As such, we supported the Government’s effort to get the revised Youth Law approved, as part of promoting the participation of adolescents and youth in the country’s development process and ensuring comprehensive sexuality education also using digital technology. At the same time, the country is facing the challenges of fast population ageing due to fertility decline, and we have supported MoLISA to strengthen social protection for older people, while promoting the development of the private sector for care and services for the elderly population.
Given the fact that Vietnam faced humanitarian challenges last year with floods and landslides, in addition to COVID-19, UNFPA provided emergency support to Vietnam in the areas of ensuring care for pregnant women as well as for women at risk of domestic violence. UNFPA is leading the coordination effort of national and international partners in the areas of gender-based violence in humanitarian settings.
What will be your recommendations to Vietnam to further promote the efficiency of Vietnam-UNFPA cooperative relations in the coming years, especially in supporting Vietnam to achieve its 2030 sustainable development agenda?
Vietnam, together with countries around the world, is right on the Decade of Action for achieving the 2030 Agenda for Sustainable Development. Vietnam was quick in developing its National Plan of Action to implement the 2030 Agenda, showing unwavering commitments and is steadily moving forward.
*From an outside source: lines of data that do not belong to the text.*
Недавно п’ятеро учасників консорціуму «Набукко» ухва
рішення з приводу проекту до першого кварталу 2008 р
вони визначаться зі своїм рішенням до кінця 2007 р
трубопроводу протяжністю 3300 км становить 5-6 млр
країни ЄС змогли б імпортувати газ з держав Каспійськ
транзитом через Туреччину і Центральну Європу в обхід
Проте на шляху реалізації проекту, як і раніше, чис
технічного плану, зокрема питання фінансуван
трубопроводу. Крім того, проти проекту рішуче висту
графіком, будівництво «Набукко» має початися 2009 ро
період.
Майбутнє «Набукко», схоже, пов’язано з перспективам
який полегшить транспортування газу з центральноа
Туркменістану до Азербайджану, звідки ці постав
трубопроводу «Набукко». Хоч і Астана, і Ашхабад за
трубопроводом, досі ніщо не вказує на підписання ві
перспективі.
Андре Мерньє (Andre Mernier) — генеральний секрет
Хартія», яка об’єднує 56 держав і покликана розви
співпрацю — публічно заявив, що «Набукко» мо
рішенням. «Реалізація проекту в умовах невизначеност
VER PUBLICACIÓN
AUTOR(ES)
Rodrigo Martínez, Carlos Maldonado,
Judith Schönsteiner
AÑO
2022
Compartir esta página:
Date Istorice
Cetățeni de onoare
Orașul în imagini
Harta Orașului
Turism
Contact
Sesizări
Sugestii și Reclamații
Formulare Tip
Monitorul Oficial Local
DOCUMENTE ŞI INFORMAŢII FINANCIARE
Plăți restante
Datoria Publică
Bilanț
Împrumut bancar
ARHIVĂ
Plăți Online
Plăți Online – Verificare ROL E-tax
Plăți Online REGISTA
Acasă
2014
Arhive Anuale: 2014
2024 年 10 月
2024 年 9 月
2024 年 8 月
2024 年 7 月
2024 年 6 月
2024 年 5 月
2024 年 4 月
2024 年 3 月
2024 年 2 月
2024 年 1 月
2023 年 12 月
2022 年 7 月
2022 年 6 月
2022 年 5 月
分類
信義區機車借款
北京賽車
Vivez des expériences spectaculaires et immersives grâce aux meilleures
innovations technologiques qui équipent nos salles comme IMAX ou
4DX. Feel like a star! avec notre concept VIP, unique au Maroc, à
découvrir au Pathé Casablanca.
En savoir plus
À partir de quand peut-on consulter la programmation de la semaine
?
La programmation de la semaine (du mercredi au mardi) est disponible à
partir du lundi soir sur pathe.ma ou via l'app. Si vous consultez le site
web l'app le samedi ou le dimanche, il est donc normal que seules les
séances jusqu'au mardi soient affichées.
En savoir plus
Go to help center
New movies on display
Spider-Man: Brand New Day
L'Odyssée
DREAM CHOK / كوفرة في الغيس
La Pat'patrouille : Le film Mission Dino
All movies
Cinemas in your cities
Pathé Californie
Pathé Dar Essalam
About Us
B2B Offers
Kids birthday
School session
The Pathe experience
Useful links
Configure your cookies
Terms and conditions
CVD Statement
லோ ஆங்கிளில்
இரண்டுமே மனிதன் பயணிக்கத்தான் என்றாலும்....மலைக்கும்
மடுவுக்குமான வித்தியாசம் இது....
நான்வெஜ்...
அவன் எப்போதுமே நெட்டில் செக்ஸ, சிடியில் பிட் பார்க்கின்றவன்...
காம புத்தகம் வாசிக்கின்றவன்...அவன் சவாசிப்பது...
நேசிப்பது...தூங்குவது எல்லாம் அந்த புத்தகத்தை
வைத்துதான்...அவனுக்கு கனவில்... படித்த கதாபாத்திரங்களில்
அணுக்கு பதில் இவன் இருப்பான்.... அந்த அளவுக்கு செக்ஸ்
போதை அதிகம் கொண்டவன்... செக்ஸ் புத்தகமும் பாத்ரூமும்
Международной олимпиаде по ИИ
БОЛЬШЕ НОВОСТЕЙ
As a middle income country, it is critical to look at inequality and disparity issues, which have also been accentuated by COVID-19. For instance, maternal mortality as a national average was reduced significantly as above, but maternal mortality in remote locations, especially among ethnic minorities, is still very high. Likewise, people with disability tend not to have full access to quality sexual and reproductive health care, and also they are often subjected to domestic violence.
Women in Vietnam including elderly women are particularly susceptible to violence, and inclusiveness is critical to ensure social assistance and social protection for the ageing populations. With COVID-19, domestic and international migrant workers are in particular hardships, and special consideration is required to support them, also through income-generation, professional counselling, life skills and comprehensive sexuality education.
As UNFPA, we provide advice to countries in the world in line with the principles of the International Conference on Population and Development. Our mandate as given by the UN member states is to support the country’s effort to ensure that individuals and couples are able to decide freely and responsibly the number, spacing and timing of children.
In demographic analysis, it is clear that population aging occurs not just because mortality declined, and people live longer, but because fertility declined. Also, the sex ratio at birth in Vietnam is the third highest in Asia, following China and India, mostly a result of prenatal sex selection, as fertility limitation and decline exist in the country, coupled with a practice of son preference and the availability of reproductive technology. The ICPD principles are there to promote sexual and reproductive health and rights for all, regardless of age, ethnicity, or gender.
I am confident that the partnership between UNFPA and Vietnam over the four decades will continue to thrive. In any situations, UNFPA reaffirm our continuing commitment to “delivering Vietnam where every pregnancy is wanted, every childbirth is safe and every young person's potential is fulfilled”, and making sure that “no one is left behind”.